BEGIN

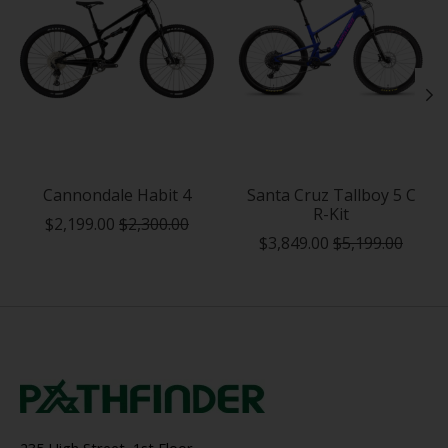
Cannondale Habit 4
Santa Cruz Tallboy 5 C
R-Kit
$2,199.00
$2,300.00
$3,849.00
$5,199.00
235 High Street, 1st Floor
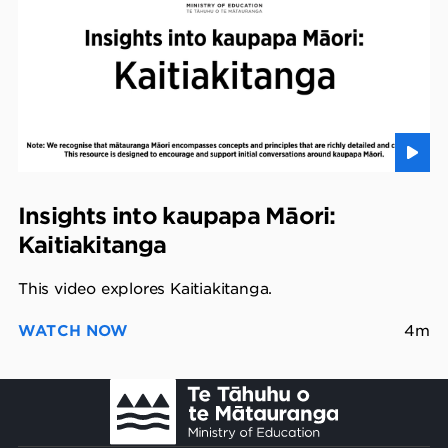
Insights into kaupapa Māori:
Kaitiakitanga
This video explores Kaitiakitanga.
WATCH NOW
4m
Footer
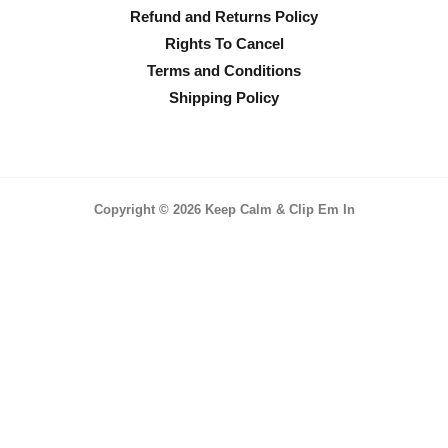
Refund and Returns Policy
Rights To Cancel
Terms and Conditions
Shipping Policy
Copyright © 2026 Keep Calm & Clip Em In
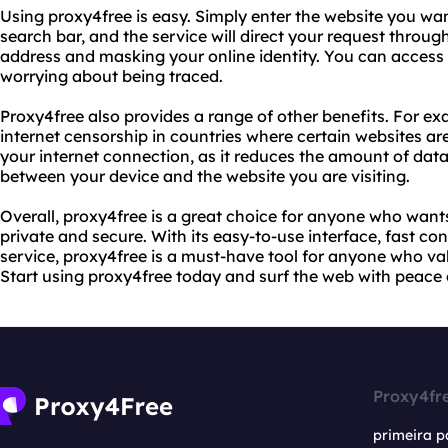
Using proxy4free is easy. Simply enter the website you want
search bar, and the service will direct your request through
address and masking your online identity. You can access
worrying about being traced.
Proxy4free also provides a range of other benefits. For ex
internet censorship in countries where certain websites ar
your internet connection, as it reduces the amount of data
between your device and the website you are visiting.
Overall, proxy4free is a great choice for anyone who wants 
private and secure. With its easy-to-use interface, fast co
service, proxy4free is a must-have tool for anyone who va
Start using proxy4free today and surf the web with peace 
Proxy4fr
primeira p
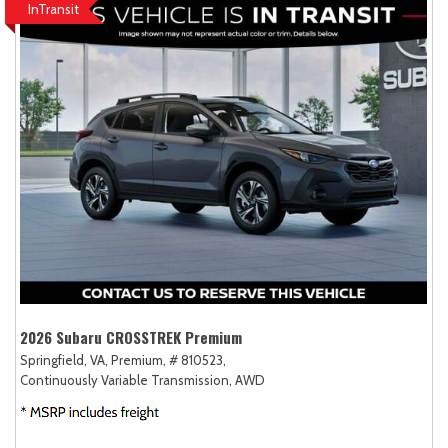
InTransit
2026 Subaru CROSSTREK Premium
Springfield, VA,
Premium,
# 810523,
Continuously Variable Transmission,
AWD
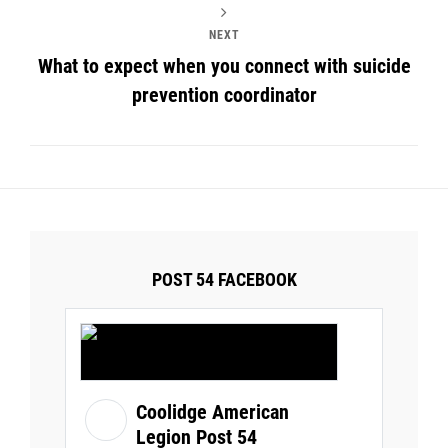
NEXT
What to expect when you connect with suicide
prevention coordinator
POST 54 FACEBOOK
Coolidge American
Legion Post 54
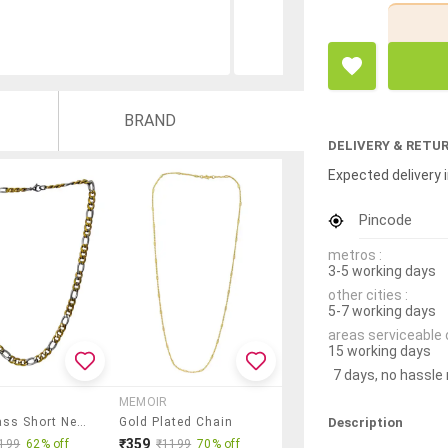
BRAND
DELIVERY & RETU
Expected delivery i
Pincode
metros :
3-5 working days
other cities :
5-7 working days
areas serviceable 
15 working days
7 days, no hassle
MEMOIR
Description
Gold Brass Short Necklace
Gold Plated Chain
₹359
199
62% off
₹1199
70% off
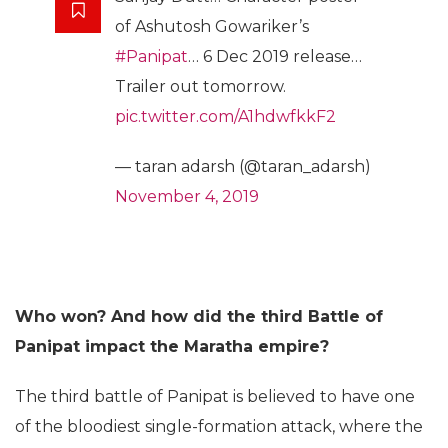
of Ashutosh Gowariker’s
#Panipat
… 6 Dec 2019 release…
Trailer out tomorrow.
pic.twitter.com/A1hdwfkkF2
— taran adarsh (@taran_adarsh)
November 4, 2019
Who won? And how did the third Battle of
Panipat impact the Maratha empire?
The third battle of Panipat is believed to have one
of the bloodiest single-formation attack, where the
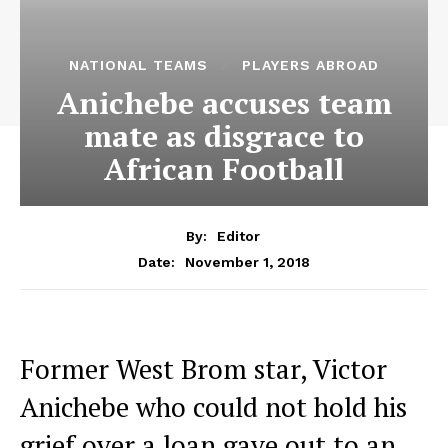
NATIONAL TEAMS
PLAYERS ABROAD
Anichebe accuses team
mate as disgrace to
African Football
By:
Editor
November 1, 2018
Date:
Former West Brom star, Victor
Anichebe who could not hold his
grief over a loan gave out to an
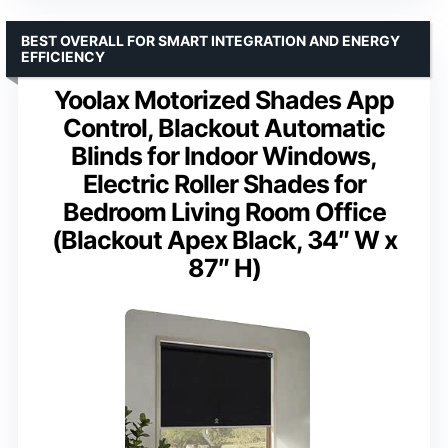
BEST OVERALL FOR SMART INTEGRATION AND ENERGY
EFFICIENCY
Yoolax Motorized Shades App
Control, Blackout Automatic
Blinds for Indoor Windows,
Electric Roller Shades for
Bedroom Living Room Office
(Blackout Apex Black, 34″ W x
87″ H)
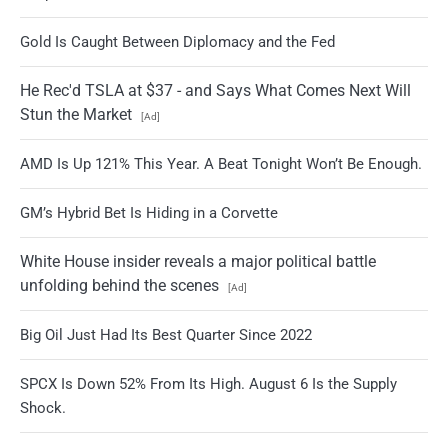
Gold Is Caught Between Diplomacy and the Fed
He Rec'd TSLA at $37 - and Says What Comes Next Will
Stun the Market
[Ad]
AMD Is Up 121% This Year. A Beat Tonight Won’t Be Enough.
GM’s Hybrid Bet Is Hiding in a Corvette
White House insider reveals a major political battle
unfolding behind the scenes
[Ad]
Big Oil Just Had Its Best Quarter Since 2022
SPCX Is Down 52% From Its High. August 6 Is the Supply
Shock.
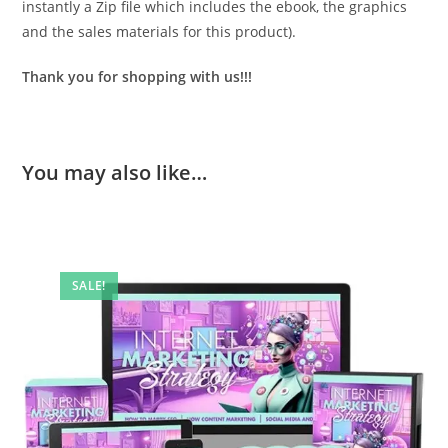
instantly a Zip file which includes the ebook, the graphics
and the sales materials for this product).
Thank you for shopping with us!!!
You may also like…
SALE!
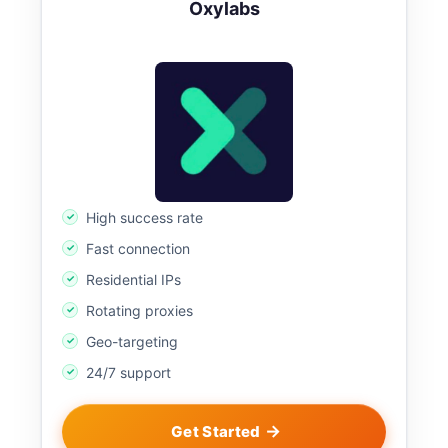
Oxylabs
High success rate
Fast connection
Residential IPs
Rotating proxies
Geo-targeting
24/7 support
Get Started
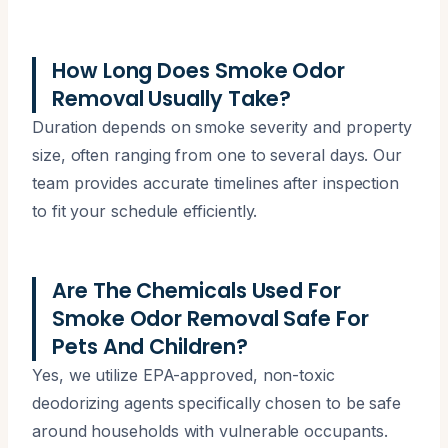
How Long Does Smoke Odor
Removal Usually Take?
Duration depends on smoke severity and property
size, often ranging from one to several days. Our
team provides accurate timelines after inspection
to fit your schedule efficiently.
Are The Chemicals Used For
Smoke Odor Removal Safe For
Pets And Children?
Yes, we utilize EPA-approved, non-toxic
deodorizing agents specifically chosen to be safe
around households with vulnerable occupants.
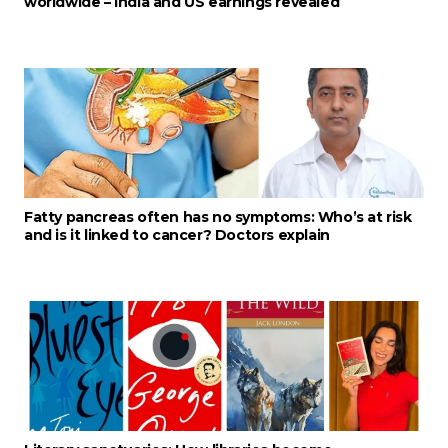
worldwide – India and US earnings revealed
Fatty pancreas often has no symptoms: Who’s at risk
and is it linked to cancer? Doctors explain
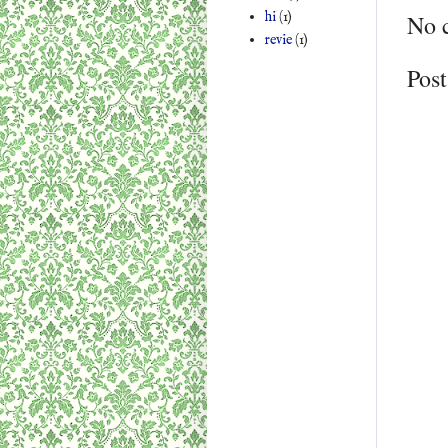
hi
(1)
No 
revie
(1)
Pos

END

◆ Exercise instructions ◆
Copy out all lines from the records where the word "easy" appears.

◆ Completed exercise ◆
Using proxy4free is easy. Simply enter the website you want
private and secure. With its easy-to-use interface, fast co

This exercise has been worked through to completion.